The Sun and the full Moon are like two ends of a seesaw: when one bobs up, the other drops down. It's a motion that's especially obvious the next couple of days and nights, because a full Moon bobs high across the sky.
December's full Moon has a couple of names. One, not surprisingly, is "Moon Before Yule" -- a reference to its appearance just before Christmas. And the other is Long-Night Moon.
At this time of year, Earth's north pole is tipped back away from the Sun. So from the Lower 48 States, the Sun scoots quite low across the southern sky. And it doesn't remain in view for long -- as little as about eight hours from places like Seattle and Boston.
As Earth rotates away from the Sun, though, the Sun's path -- called the ecliptic -- climbs higher in the sky. The Moon and planets follow this same path. And the full Moon is exactly halfway around the ecliptic from the Sun -- like a child on the other end of the seesaw. So when the Sun's half of the seesaw is low in the sky, the Moon's half teeters high -- its highest for the entire year.
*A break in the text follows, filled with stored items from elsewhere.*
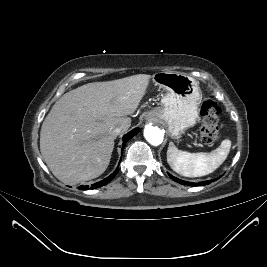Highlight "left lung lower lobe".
Wrapping results in <instances>:
<instances>
[{"label": "left lung lower lobe", "instance_id": "obj_1", "mask_svg": "<svg viewBox=\"0 0 267 267\" xmlns=\"http://www.w3.org/2000/svg\"><path fill=\"white\" fill-rule=\"evenodd\" d=\"M168 175H169V177H170L172 180H174V181H176V182H178V183H180V184L187 185V186L198 185V184H194V183H191V182H186V181L177 179L176 177H174V176H172V175H170V174H168ZM215 180H217V179L209 180V181H204V182H201L200 185H206V184H209V183H211L212 181H215Z\"/></svg>", "mask_w": 267, "mask_h": 267}]
</instances>
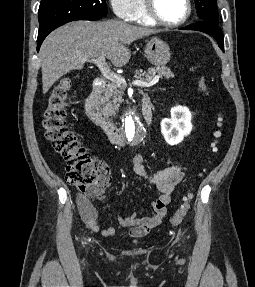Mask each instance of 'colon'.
Returning <instances> with one entry per match:
<instances>
[{
    "label": "colon",
    "instance_id": "5ec220e1",
    "mask_svg": "<svg viewBox=\"0 0 255 287\" xmlns=\"http://www.w3.org/2000/svg\"><path fill=\"white\" fill-rule=\"evenodd\" d=\"M201 90L207 92L204 79L199 82ZM72 86L70 78H62L52 88L47 105L43 113V128L45 138L51 142L54 150L59 153L66 162V180L79 191L85 192L97 183L99 178V166L91 158L85 148L77 140L75 134L66 124V104ZM224 126L223 114H218L212 152L218 150L219 140L222 137ZM190 193L185 197L182 205L171 216V223L178 225L186 216L190 201Z\"/></svg>",
    "mask_w": 255,
    "mask_h": 287
}]
</instances>
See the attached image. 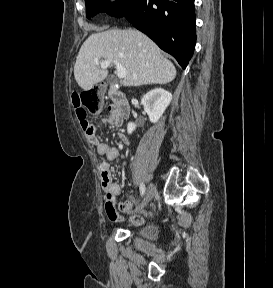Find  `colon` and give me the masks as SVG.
Listing matches in <instances>:
<instances>
[{
	"label": "colon",
	"instance_id": "obj_1",
	"mask_svg": "<svg viewBox=\"0 0 273 288\" xmlns=\"http://www.w3.org/2000/svg\"><path fill=\"white\" fill-rule=\"evenodd\" d=\"M73 105L83 130L90 126L89 115L98 114L103 108L100 90L97 88L74 92L72 95Z\"/></svg>",
	"mask_w": 273,
	"mask_h": 288
}]
</instances>
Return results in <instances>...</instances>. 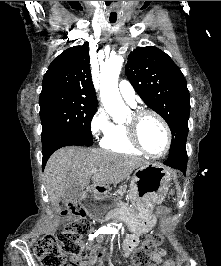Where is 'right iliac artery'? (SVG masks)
<instances>
[{"instance_id": "obj_1", "label": "right iliac artery", "mask_w": 221, "mask_h": 266, "mask_svg": "<svg viewBox=\"0 0 221 266\" xmlns=\"http://www.w3.org/2000/svg\"><path fill=\"white\" fill-rule=\"evenodd\" d=\"M108 233L106 230H98L95 234V236L91 237L90 239L92 240L94 237L98 236L99 234H106Z\"/></svg>"}]
</instances>
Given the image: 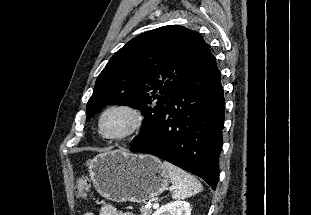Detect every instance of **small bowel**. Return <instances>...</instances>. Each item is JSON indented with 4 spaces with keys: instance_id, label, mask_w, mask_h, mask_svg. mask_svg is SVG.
<instances>
[{
    "instance_id": "small-bowel-1",
    "label": "small bowel",
    "mask_w": 311,
    "mask_h": 215,
    "mask_svg": "<svg viewBox=\"0 0 311 215\" xmlns=\"http://www.w3.org/2000/svg\"><path fill=\"white\" fill-rule=\"evenodd\" d=\"M83 215H95L91 212L84 213ZM99 215H134L132 212H122L111 204H105L101 207Z\"/></svg>"
}]
</instances>
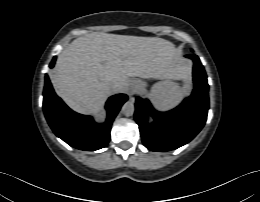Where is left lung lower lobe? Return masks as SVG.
<instances>
[{"label": "left lung lower lobe", "instance_id": "0a47b994", "mask_svg": "<svg viewBox=\"0 0 260 202\" xmlns=\"http://www.w3.org/2000/svg\"><path fill=\"white\" fill-rule=\"evenodd\" d=\"M194 61V90L178 107L168 112L156 111L150 102L136 99L135 121L139 125L143 144L152 151H170L191 141L204 126L209 109L208 83L199 58L187 55ZM148 116L154 118L148 123Z\"/></svg>", "mask_w": 260, "mask_h": 202}]
</instances>
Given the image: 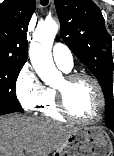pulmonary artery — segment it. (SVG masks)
Masks as SVG:
<instances>
[{"label":"pulmonary artery","mask_w":114,"mask_h":156,"mask_svg":"<svg viewBox=\"0 0 114 156\" xmlns=\"http://www.w3.org/2000/svg\"><path fill=\"white\" fill-rule=\"evenodd\" d=\"M53 60L56 65L64 71H70L73 67V57L70 49L62 44L56 43L52 51Z\"/></svg>","instance_id":"1"}]
</instances>
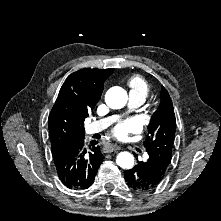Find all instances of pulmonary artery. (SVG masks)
I'll return each instance as SVG.
<instances>
[{
	"mask_svg": "<svg viewBox=\"0 0 221 221\" xmlns=\"http://www.w3.org/2000/svg\"><path fill=\"white\" fill-rule=\"evenodd\" d=\"M145 102V98L141 95L130 93L129 94V106L132 108H137L141 106ZM116 117L111 116L107 117L98 121H95L88 125L87 127V133L92 134L96 132H100L104 130L107 126H109L111 123L115 121Z\"/></svg>",
	"mask_w": 221,
	"mask_h": 221,
	"instance_id": "pulmonary-artery-1",
	"label": "pulmonary artery"
}]
</instances>
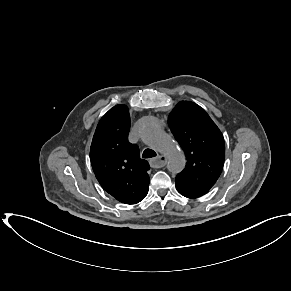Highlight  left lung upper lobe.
Instances as JSON below:
<instances>
[{"label":"left lung upper lobe","instance_id":"1","mask_svg":"<svg viewBox=\"0 0 291 291\" xmlns=\"http://www.w3.org/2000/svg\"><path fill=\"white\" fill-rule=\"evenodd\" d=\"M168 124L187 159L184 170L175 178L176 189L187 198H198L211 189L222 172L223 135L205 110L190 101L175 106Z\"/></svg>","mask_w":291,"mask_h":291}]
</instances>
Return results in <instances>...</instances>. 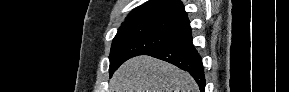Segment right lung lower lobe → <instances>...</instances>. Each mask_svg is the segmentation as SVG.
<instances>
[{
    "label": "right lung lower lobe",
    "instance_id": "98d812e1",
    "mask_svg": "<svg viewBox=\"0 0 289 92\" xmlns=\"http://www.w3.org/2000/svg\"><path fill=\"white\" fill-rule=\"evenodd\" d=\"M146 55L167 61L188 71L198 83L201 92H204L206 84L202 59L193 45L191 30L182 39L153 50Z\"/></svg>",
    "mask_w": 289,
    "mask_h": 92
}]
</instances>
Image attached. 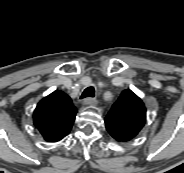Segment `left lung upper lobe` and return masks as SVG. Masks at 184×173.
Segmentation results:
<instances>
[{"label": "left lung upper lobe", "mask_w": 184, "mask_h": 173, "mask_svg": "<svg viewBox=\"0 0 184 173\" xmlns=\"http://www.w3.org/2000/svg\"><path fill=\"white\" fill-rule=\"evenodd\" d=\"M146 122V109L142 100L131 90L122 92L105 118L110 135L122 142L135 138Z\"/></svg>", "instance_id": "5c2ea615"}]
</instances>
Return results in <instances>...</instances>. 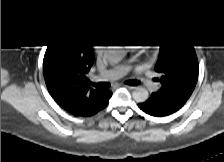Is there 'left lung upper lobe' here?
Instances as JSON below:
<instances>
[{
  "instance_id": "5c2ea615",
  "label": "left lung upper lobe",
  "mask_w": 224,
  "mask_h": 162,
  "mask_svg": "<svg viewBox=\"0 0 224 162\" xmlns=\"http://www.w3.org/2000/svg\"><path fill=\"white\" fill-rule=\"evenodd\" d=\"M155 71L161 74L162 87L156 92L158 96L187 101L198 80L199 67L194 47L180 38H164Z\"/></svg>"
}]
</instances>
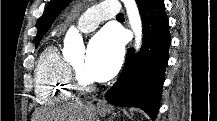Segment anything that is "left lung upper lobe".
Wrapping results in <instances>:
<instances>
[{"label":"left lung upper lobe","instance_id":"1","mask_svg":"<svg viewBox=\"0 0 217 121\" xmlns=\"http://www.w3.org/2000/svg\"><path fill=\"white\" fill-rule=\"evenodd\" d=\"M71 0H51L48 6L46 7L43 15L40 17L38 21V33L35 38V45L39 44L42 37L45 35L47 30L50 28L54 19L58 15L61 9L65 8V6Z\"/></svg>","mask_w":217,"mask_h":121}]
</instances>
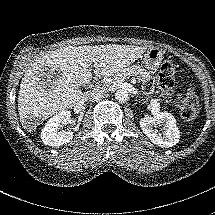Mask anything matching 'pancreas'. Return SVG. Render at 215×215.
Listing matches in <instances>:
<instances>
[{"instance_id": "pancreas-1", "label": "pancreas", "mask_w": 215, "mask_h": 215, "mask_svg": "<svg viewBox=\"0 0 215 215\" xmlns=\"http://www.w3.org/2000/svg\"><path fill=\"white\" fill-rule=\"evenodd\" d=\"M109 76H113L115 79L126 78L127 76H136L143 85H146L147 82L152 79L150 73L140 65H131L121 70V73H118L117 71ZM151 91L154 92V87L151 88Z\"/></svg>"}]
</instances>
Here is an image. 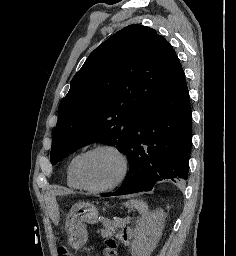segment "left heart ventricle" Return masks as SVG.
Here are the masks:
<instances>
[{
	"label": "left heart ventricle",
	"instance_id": "obj_1",
	"mask_svg": "<svg viewBox=\"0 0 236 256\" xmlns=\"http://www.w3.org/2000/svg\"><path fill=\"white\" fill-rule=\"evenodd\" d=\"M121 171L120 159L112 151L103 150L86 157L82 174L90 187H103L114 182Z\"/></svg>",
	"mask_w": 236,
	"mask_h": 256
}]
</instances>
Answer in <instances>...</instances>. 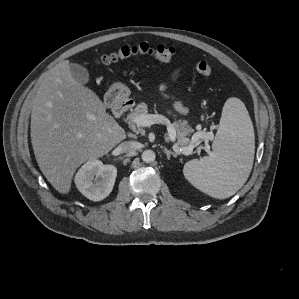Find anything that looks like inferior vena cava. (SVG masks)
Returning <instances> with one entry per match:
<instances>
[{
  "instance_id": "1",
  "label": "inferior vena cava",
  "mask_w": 299,
  "mask_h": 299,
  "mask_svg": "<svg viewBox=\"0 0 299 299\" xmlns=\"http://www.w3.org/2000/svg\"><path fill=\"white\" fill-rule=\"evenodd\" d=\"M138 142L135 141H124L120 143L118 149L122 153H130L135 151L138 148Z\"/></svg>"
}]
</instances>
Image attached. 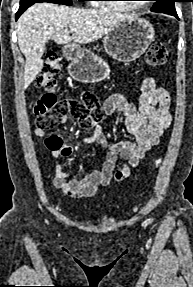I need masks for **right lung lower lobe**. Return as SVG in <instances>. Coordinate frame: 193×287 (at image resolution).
I'll return each mask as SVG.
<instances>
[{
  "instance_id": "right-lung-lower-lobe-1",
  "label": "right lung lower lobe",
  "mask_w": 193,
  "mask_h": 287,
  "mask_svg": "<svg viewBox=\"0 0 193 287\" xmlns=\"http://www.w3.org/2000/svg\"><path fill=\"white\" fill-rule=\"evenodd\" d=\"M34 3L30 2V3H20V7L18 12L16 13V20L20 17V15L31 5H33Z\"/></svg>"
}]
</instances>
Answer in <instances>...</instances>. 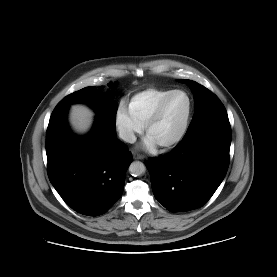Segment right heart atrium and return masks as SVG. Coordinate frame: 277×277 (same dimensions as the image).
<instances>
[{
	"label": "right heart atrium",
	"instance_id": "obj_1",
	"mask_svg": "<svg viewBox=\"0 0 277 277\" xmlns=\"http://www.w3.org/2000/svg\"><path fill=\"white\" fill-rule=\"evenodd\" d=\"M114 123L120 138L127 143H133L143 130V126L133 118L124 103L116 108Z\"/></svg>",
	"mask_w": 277,
	"mask_h": 277
}]
</instances>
And the Moon remains in view longer than any other full Moon of the year -- a good 13 or 14 hours for most of the country, with up to about 16 hours of moonlight from higher latitudes -- lots of cold light for cold nights.
The precise time of the full Moon, by the way, is 10:37 Central Time tomorrow morning, so that gives us tonight and tomorrow night to enjoy a Long-Night Moon.